Given entries Start Marker

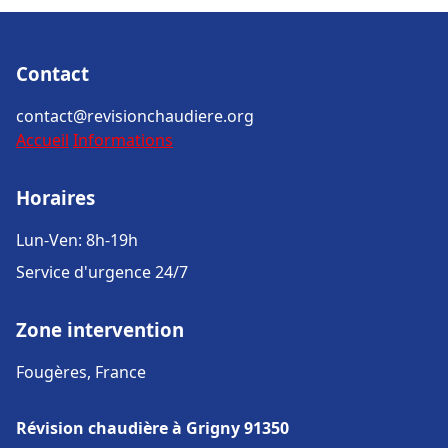
Contact
contact@revisionchaudiere.org
Accueil
Informations
Horaires
Lun-Ven: 8h-19h
Service d'urgence 24/7
Zone intervention
Fougères, France
Révision chaudière à Grigny 91350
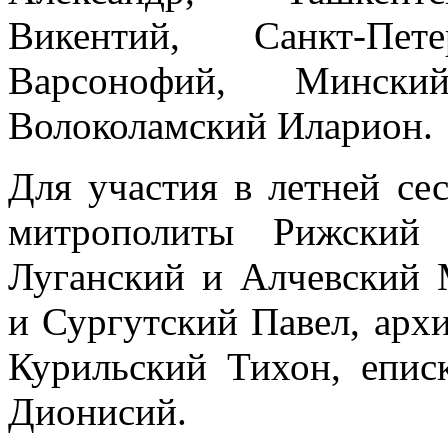
Викентий, Санкт-Пе
Варсонофий, Минск
Волоколамский Иларион.
Для участия в летней с
митрополиты Рижский 
Луганский и Алчевский
и Сургутский Павел, ар
Курильский Тихон, епис
Дионисий.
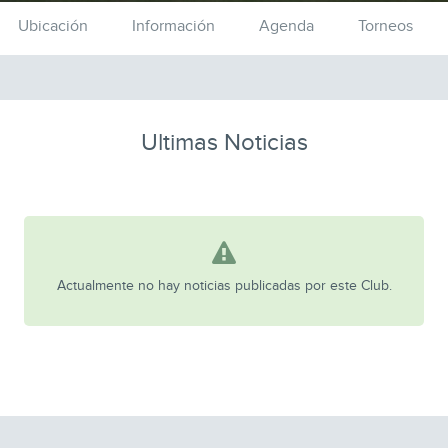
Ubicación
Información
Agenda
Torneos
Ultimas Noticias
Actualmente no hay noticias publicadas por este Club.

Given entries End Marker

Activity |
Every record is to be reproduced exactly, with no pictures included.

Response box |
Contact
contact@revisionchaudiere.org
Accueil
Informations
Horaires
Lun-Ven: 8h-19h
Service d'urgence 24/7
Zone intervention
Fougères, France
Révision chaudière à Grigny 91350
Викентий, Санкт-Пе
Варсонофий, Минск
Волоколамский Иларион.
Для участия в летней с
митрополиты Рижский 
Луганский и Алчевский
и Сургутский Павел, ар
Курильский Тихон, епис
Дионисий.
Ubicación
Información
Agenda
Torneos
Ultimas Noticias
Actualmente no hay noticias publicadas por este Club.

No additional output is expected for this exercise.